Collected data entries
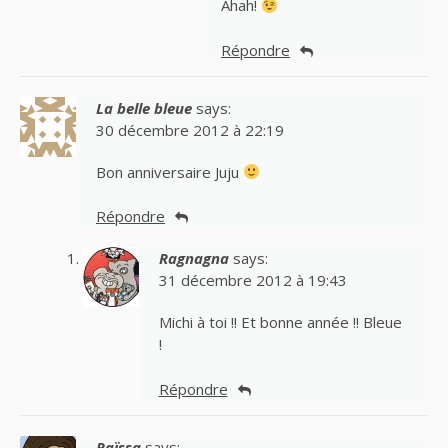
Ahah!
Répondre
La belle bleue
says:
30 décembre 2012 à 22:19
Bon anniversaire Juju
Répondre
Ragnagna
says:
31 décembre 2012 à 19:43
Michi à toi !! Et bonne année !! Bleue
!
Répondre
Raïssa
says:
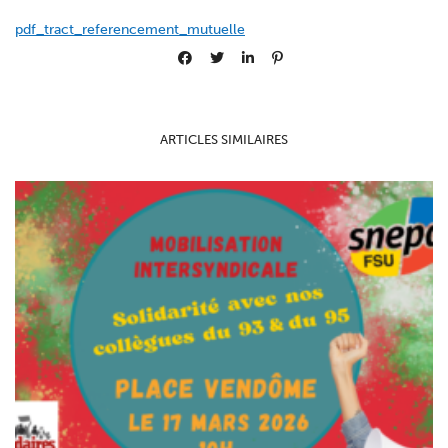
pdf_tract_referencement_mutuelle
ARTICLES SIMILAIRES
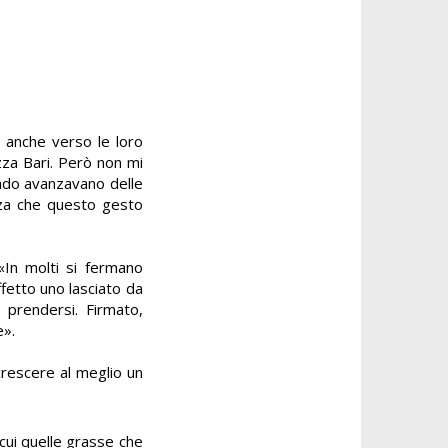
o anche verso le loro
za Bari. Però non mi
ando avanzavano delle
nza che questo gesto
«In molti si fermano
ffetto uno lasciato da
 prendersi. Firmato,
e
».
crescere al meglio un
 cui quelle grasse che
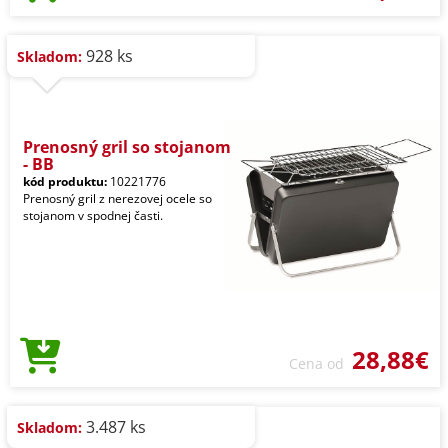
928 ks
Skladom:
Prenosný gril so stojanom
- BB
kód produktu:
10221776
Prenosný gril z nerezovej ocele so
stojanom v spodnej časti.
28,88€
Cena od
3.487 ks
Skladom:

--

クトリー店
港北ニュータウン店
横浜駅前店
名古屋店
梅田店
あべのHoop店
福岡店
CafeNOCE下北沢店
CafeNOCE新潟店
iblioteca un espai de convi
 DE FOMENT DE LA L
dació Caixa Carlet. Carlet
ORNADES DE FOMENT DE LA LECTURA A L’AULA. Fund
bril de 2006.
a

==

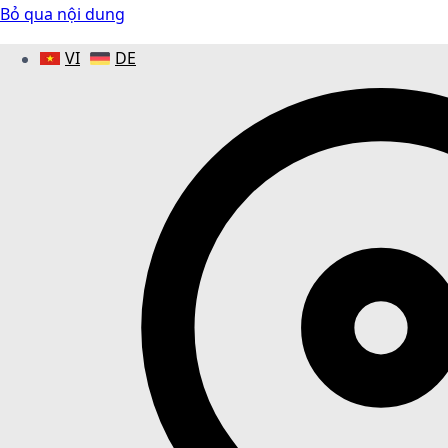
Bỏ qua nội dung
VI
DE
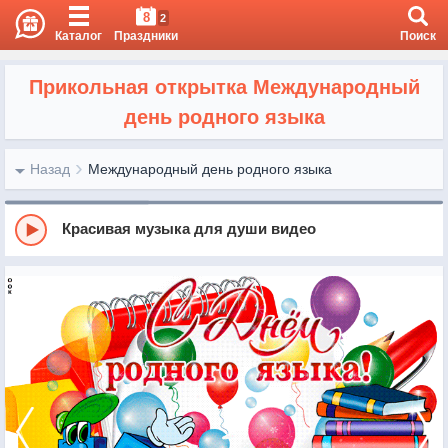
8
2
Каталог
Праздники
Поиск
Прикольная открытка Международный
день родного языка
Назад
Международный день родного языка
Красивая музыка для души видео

• [REQUIREMENT] When a line in the data contains the string "Международный", copy that line.

• [REPLY TO THE EXERCISE]
Прикольная открытка Международный
Международный день родного языка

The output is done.